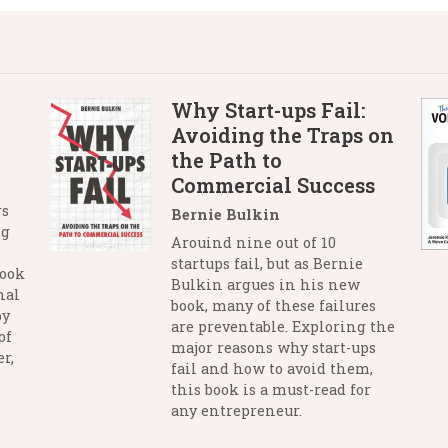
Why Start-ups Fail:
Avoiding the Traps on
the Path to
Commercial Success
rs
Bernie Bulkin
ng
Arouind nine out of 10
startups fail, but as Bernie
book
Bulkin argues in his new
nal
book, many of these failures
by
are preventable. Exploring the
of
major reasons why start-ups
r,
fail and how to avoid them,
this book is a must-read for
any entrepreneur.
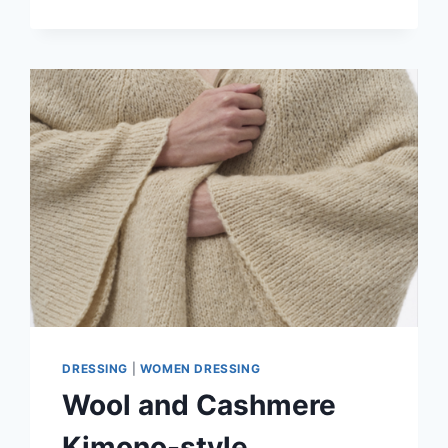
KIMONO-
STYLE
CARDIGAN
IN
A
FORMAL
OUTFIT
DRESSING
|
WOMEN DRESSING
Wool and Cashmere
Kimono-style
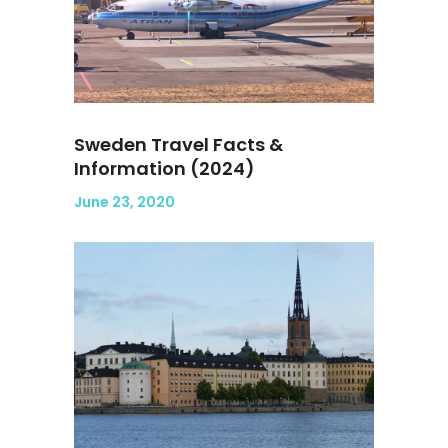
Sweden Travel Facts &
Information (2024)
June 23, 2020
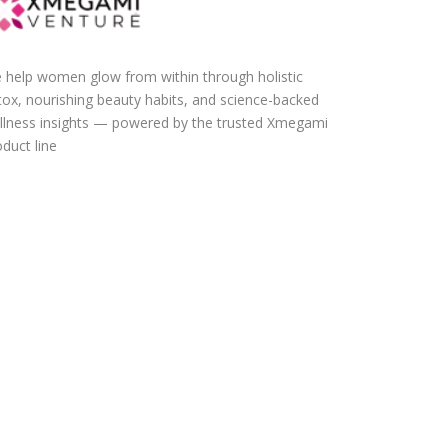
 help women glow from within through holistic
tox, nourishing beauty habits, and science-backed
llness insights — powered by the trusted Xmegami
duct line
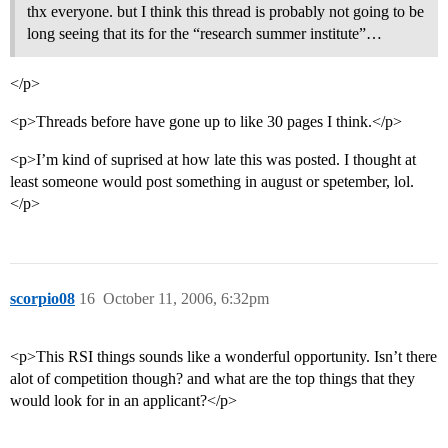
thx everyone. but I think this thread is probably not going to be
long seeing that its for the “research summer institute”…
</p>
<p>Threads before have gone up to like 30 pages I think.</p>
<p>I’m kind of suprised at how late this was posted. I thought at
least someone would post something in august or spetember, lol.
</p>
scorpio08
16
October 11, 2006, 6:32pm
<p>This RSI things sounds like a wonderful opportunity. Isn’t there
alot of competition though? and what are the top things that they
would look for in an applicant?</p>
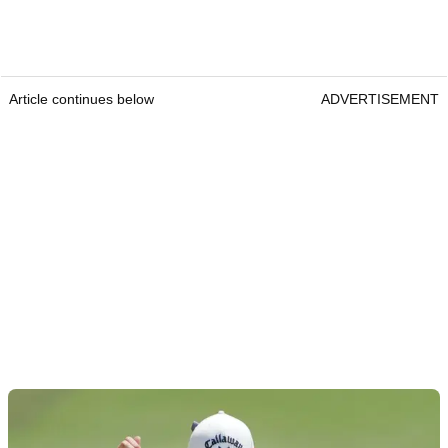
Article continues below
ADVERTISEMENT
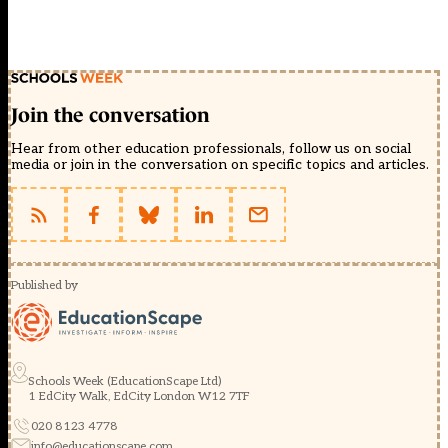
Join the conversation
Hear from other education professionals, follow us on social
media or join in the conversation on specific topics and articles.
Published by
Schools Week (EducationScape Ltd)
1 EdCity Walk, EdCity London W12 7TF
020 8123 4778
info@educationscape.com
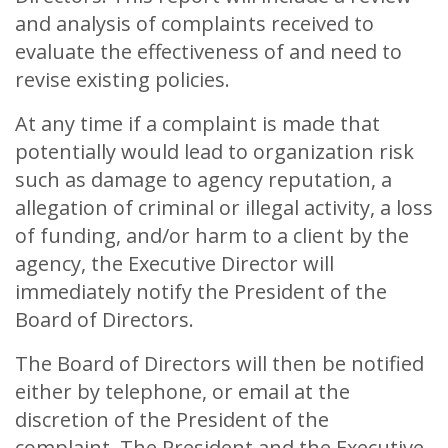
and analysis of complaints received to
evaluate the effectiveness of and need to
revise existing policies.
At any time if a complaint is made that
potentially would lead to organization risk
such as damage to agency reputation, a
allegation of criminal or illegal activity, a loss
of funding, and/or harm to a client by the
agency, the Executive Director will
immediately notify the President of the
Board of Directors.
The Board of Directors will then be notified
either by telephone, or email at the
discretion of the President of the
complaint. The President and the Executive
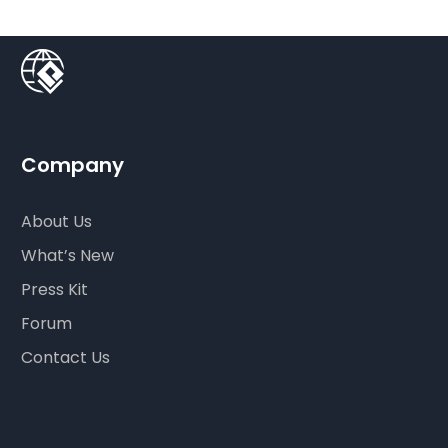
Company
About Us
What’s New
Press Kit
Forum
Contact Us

Directions for this task - In the records above, find the line with "Wool and Cashmere" and the line with "thx everyone. but", then restate word for word only those two lines and all lines between, omitting pictures.

Exercise answer -
Wool and Cashmere
Kimono-style
Sweden Travel Facts &
Information (2024)
June 23, 2020
 help women glow from within through holistic
tox, nourishing beauty habits, and science-backed
llness insights — powered by the trusted Xmegami
duct line
thx everyone. but I think this thread is probably not going to be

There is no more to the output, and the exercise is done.